Dikutip dari Pengkajian Kritik Sastra Indonesia (2009) yang ditulis Yudiono K.S, tujuan perkumpulan adalah mempertanggungjawabkan penjadian bangsa, mempertahankan dan menyuburkan cita-cita yang lahir dari pergolakan pikiran dan roh, serta memasukkan cita-cita dan dasar itu ke dalam segala kegiatan.

Sementara, berdasar Ensiklopedia Kemendikbud, motivasi yang melatarbelakangi lahirnya perkumpulan seniman ini adalah idealisme seniman angkatan '45 untuk lepas dari ikatan-ikatan atau pengaruh-pengaruh dari angkatan sebelumnya dan juga pihak penguasa yang mereka anggap munafik dan memasung kreativitas seni. Mereka menentang chauvinisme dan menganut paham bahwa seni itu bersifat universal, tidak terkotak-kotak.

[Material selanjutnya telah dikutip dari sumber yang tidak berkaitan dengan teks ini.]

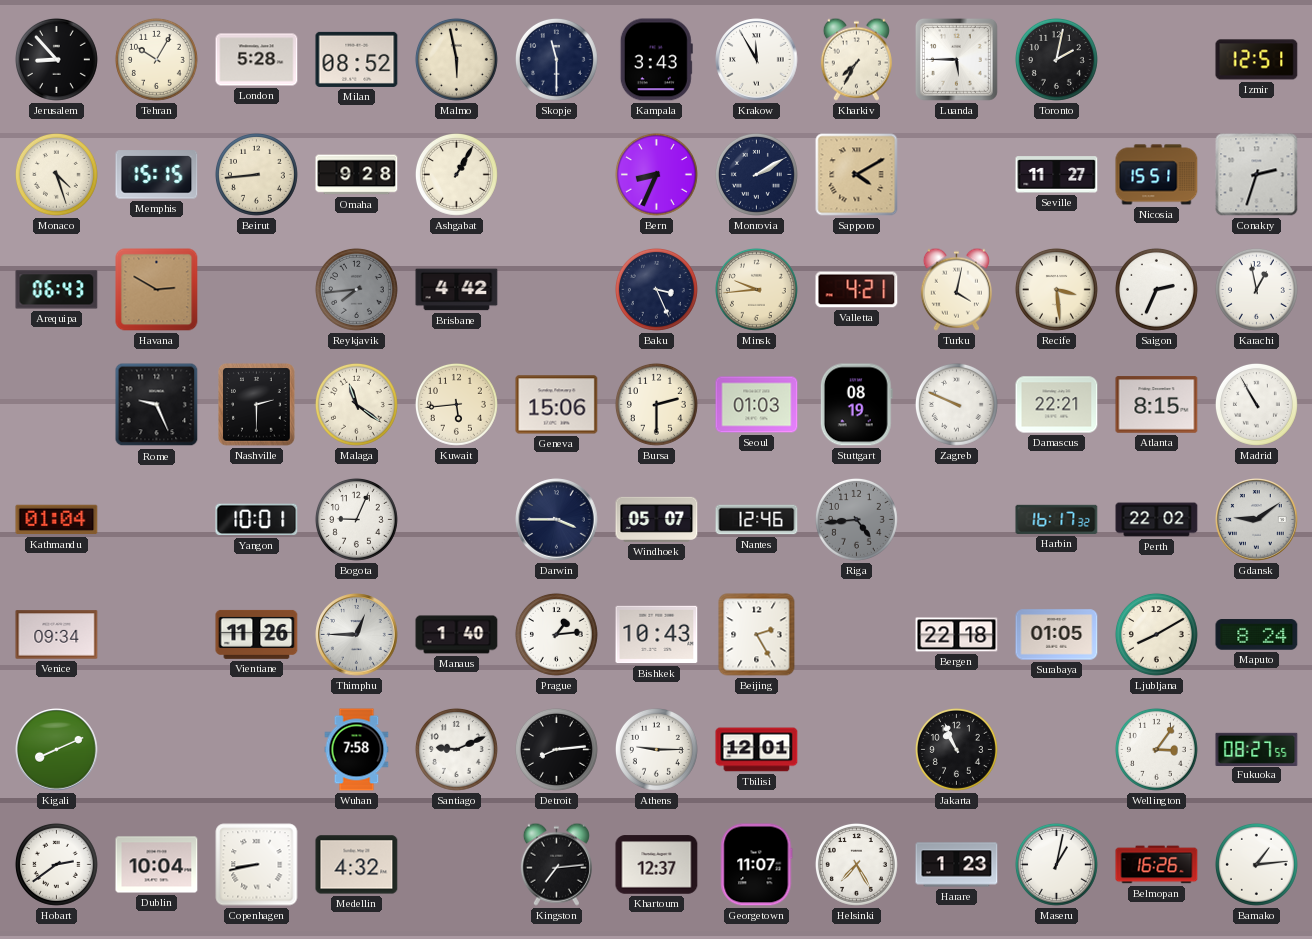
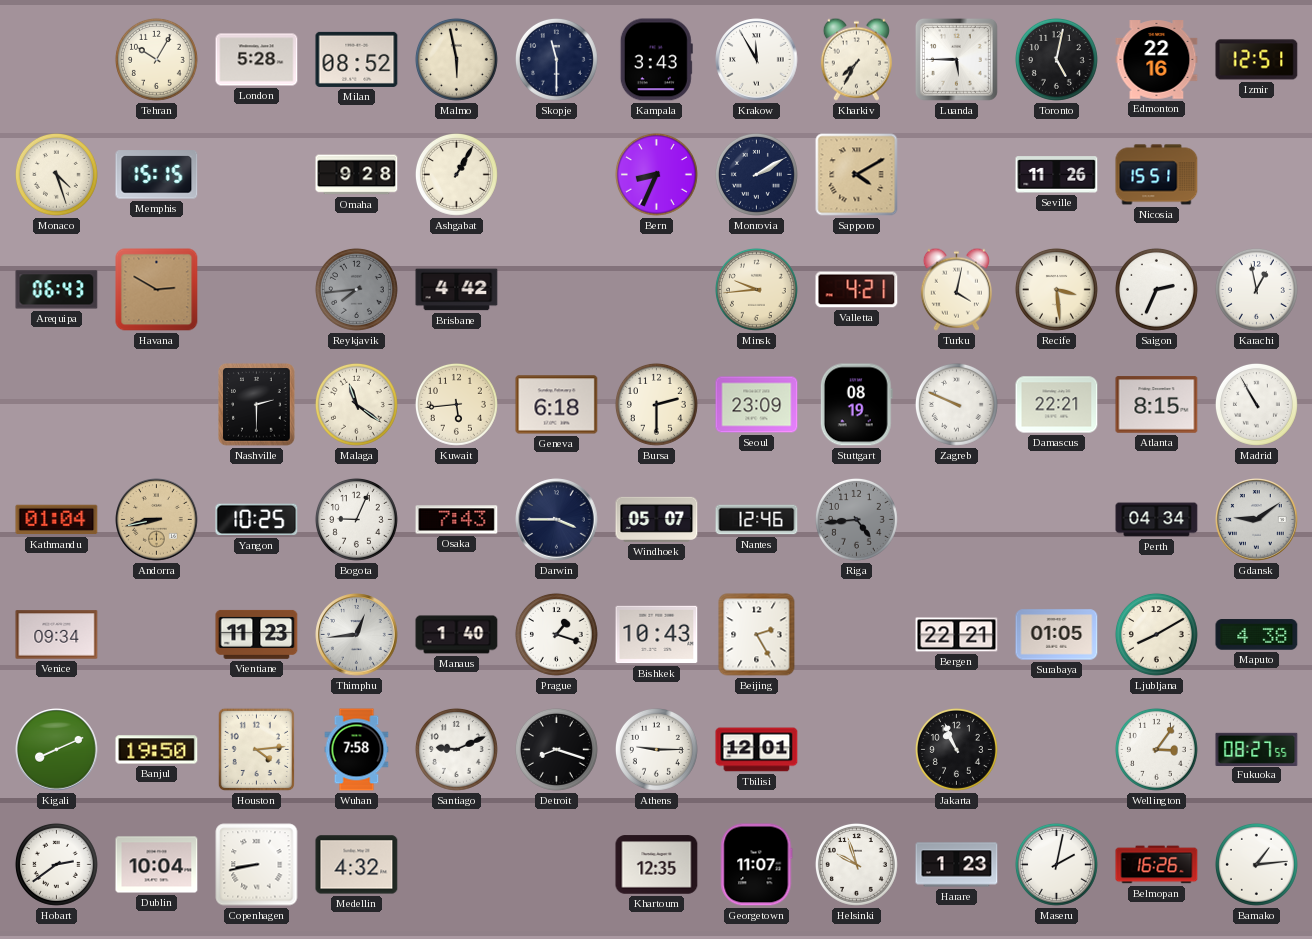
Jerusalem: 8:53 -> none
Toronto: 2:02 -> 5:02
Edmonton: none -> 22:16
Beirut: 8:44 -> none
Seville: 11:27 -> 11:26
Conakry: 2:33 -> none
Baku: 3:26 -> none
Rome: 9:26 -> none
Geneva: 15:06 -> 6:18
Seoul: 01:03 -> 23:09
Andorra: none -> 8:43
Yangon: 10:01 -> 10:25
Osaka: none -> 7:43
Harbin: 16:17 -> none
Perth: 22:02 -> 04:34
Vientiane: 11:26 -> 11:23
Thimphu: 12:45 -> 12:44
Prague: 1:14 -> 1:18
Bergen: 22:18 -> 22:21
Maputo: 8:24 -> 4:38
Banjul: none -> 19:50
Houston: none -> 4:14
Detroit: 8:14 -> 8:18
Kingston: 7:14 -> none
Khartoum: 12:37 -> 12:35
Helsinki: 7:25 -> 9:57
Maseru: 1:02 -> 2:02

Surat Kepercayaan Gelanggang

Setelah itu, lahirlah "Surat Kepercayaan Gelanggang". Surat tersebut diterbitkan pada 22 Oktober 1950 dan menjadi dasar pedoman bagi para anggota Gelanggang Seniman Merdeka. Surat Kepercayaan Gelanggang diterbitkan melalui majalah mingguan, Siasat. Terbitnya Surat Kepercayaan Gelanggang terjadi dua bulan setelah Lembaga Kebudayaan Rakyat (Lekra) sebagai organ PKI dibentuk secara lengkap.

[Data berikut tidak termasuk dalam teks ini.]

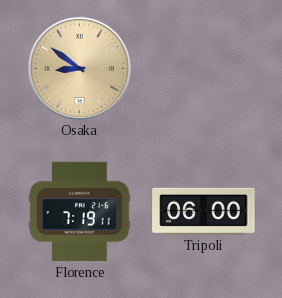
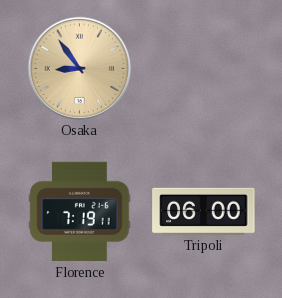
Osaka: 8:51 -> 8:54
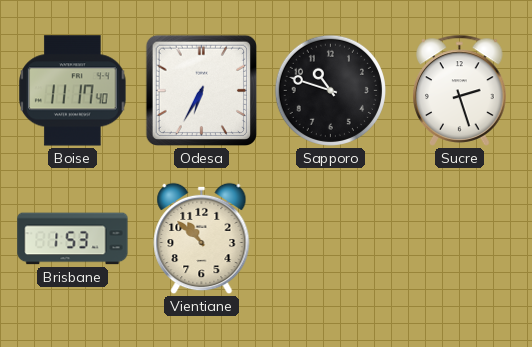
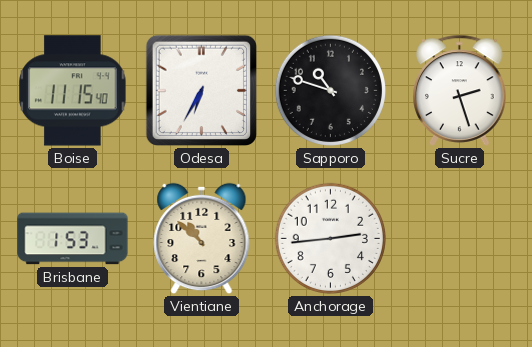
Boise: 11:17 -> 11:15
Anchorage: none -> 2:44
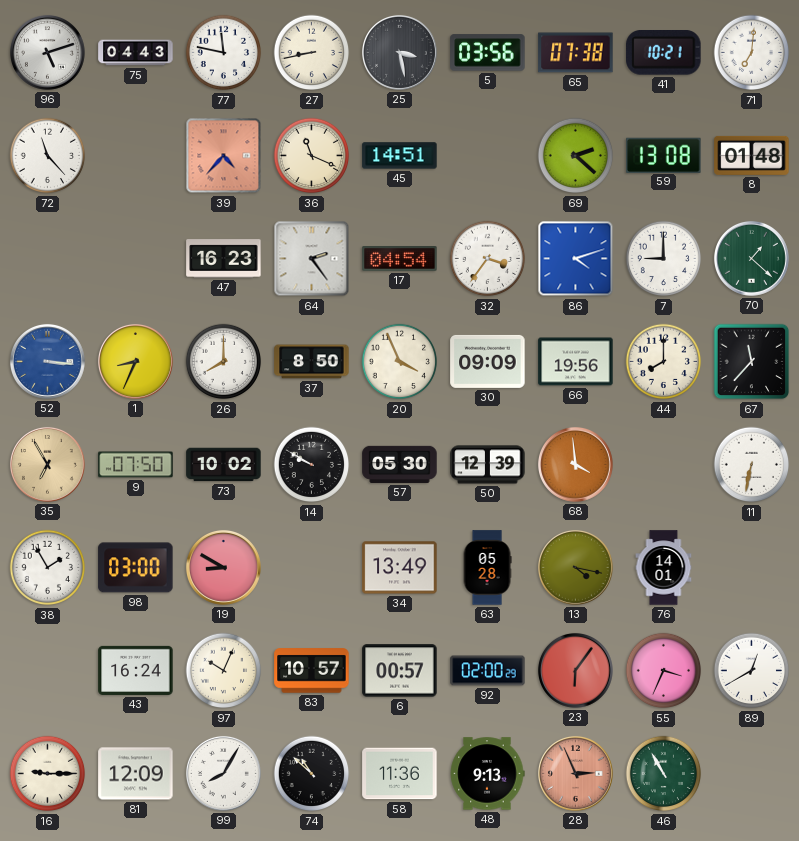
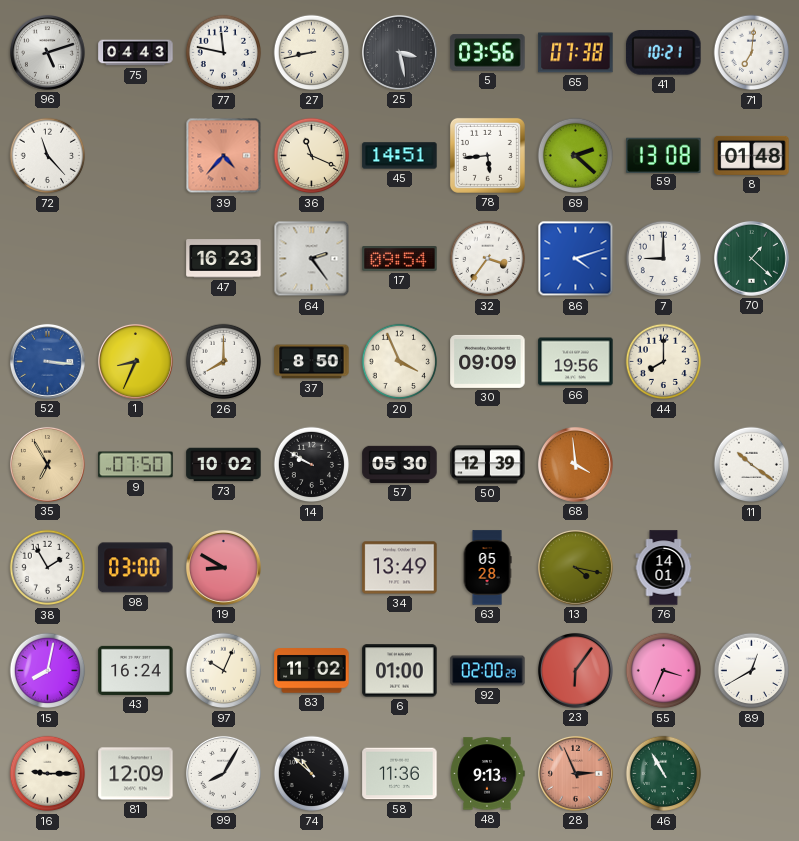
78: none -> 5:44
17: 04:54 -> 09:54
67: 11:37 -> none
11: 6:32 -> 10:21
15: none -> 8:02
83: 10:57 -> 11:02
6: 00:57 -> 01:00
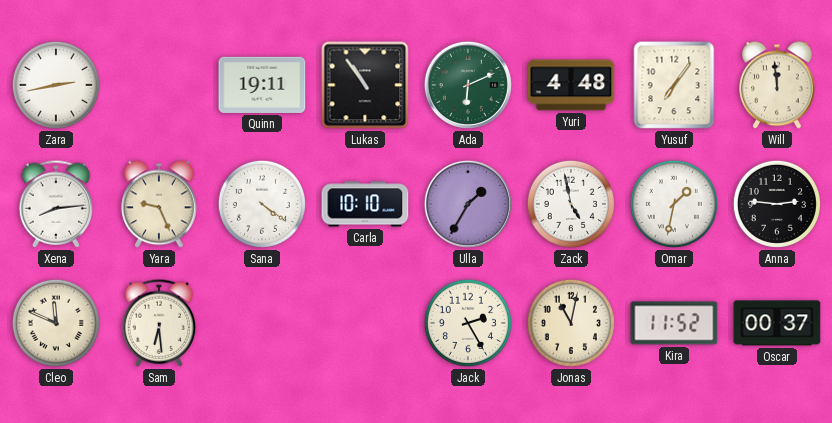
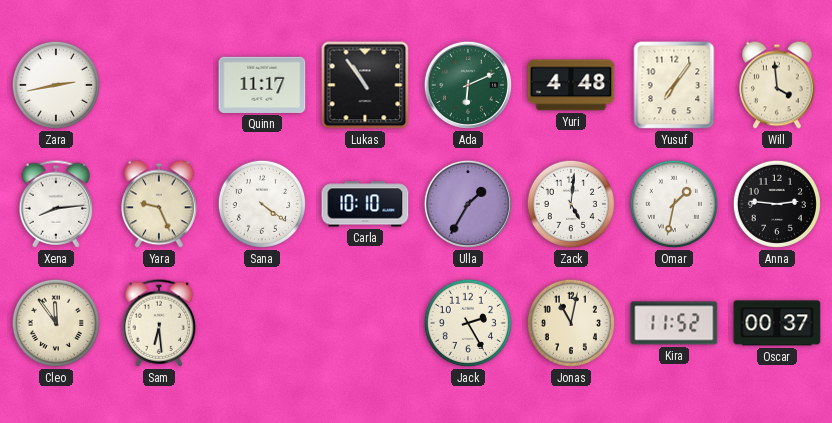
Quinn: 19:11 -> 11:17
Will: 11:59 -> 3:59
Zack: 4:58 -> 5:01
Cleo: 11:49 -> 11:54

“Lekra sebenarnya tidak hanya berhasil ‘mengadopsi’ beberapa hal yang tertuang dalam ‘Surat Kepercayaan Gelanggang’, namun juga mampu menangkap momentum di saat-saat bangsa ini mulai menjalankan roda pemerintahannya tanpa rongrongan Belanda,” kata Maman S. Mahayana dalam Akar Melayu: Sistem Sastra & Konflik Ideologi di Indonesia & Malaysia (2001).

Namun, tidak semua anggota Gelanggang Seniman Merdeka begitu setia berada di perkumpulan tersebut. Mengutip Tirto, sejumlah orang dalam Gelanggang Seniman Merdeka, seperti Basuki Resobowo, Rivai Apin, Pramoedya Ananta Toer, Baharuddin M.S, dan Henk justru berubah sikap dan menyeberang ke Lekra.

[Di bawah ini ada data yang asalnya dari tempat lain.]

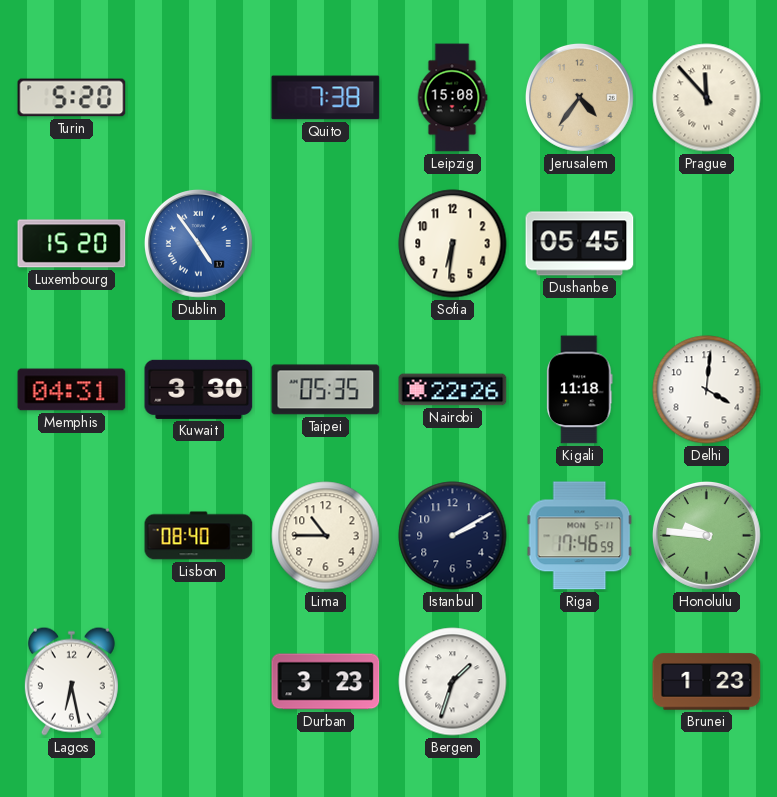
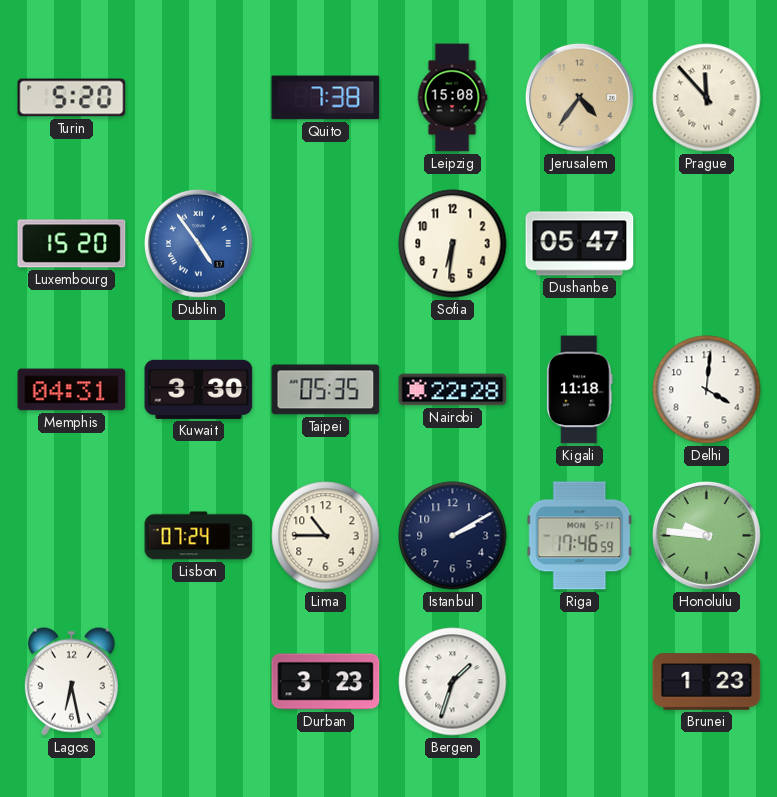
Dushanbe: 05:45 -> 05:47
Nairobi: 22:26 -> 22:28
Lisbon: 08:40 -> 07:24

Seiring berjalannya waktu, para angkatan muda yang berevolusi mulai menjalani dekolonisasi. Kesadaran atas pentingnya warisan budaya meningkat pesat. Para angkatan muda 1950-1960-an merumuskan dan mengumumkan manifestonya lewat 'Surat Kepercayaan Gelanggang.'

Hingga sekarang, orang-orang selalu merujuk 'Surat Kepercayaan Gelanggang' jika hendak merumuskan konsepsi Angkatan '45 tentang hidup dan seni. Surat Kepercayaan Gelanggang yang dihasilkan oleh Gelanggang Seniman Merdeka seolah-olah menjadi landasan ideal Angkatan '45.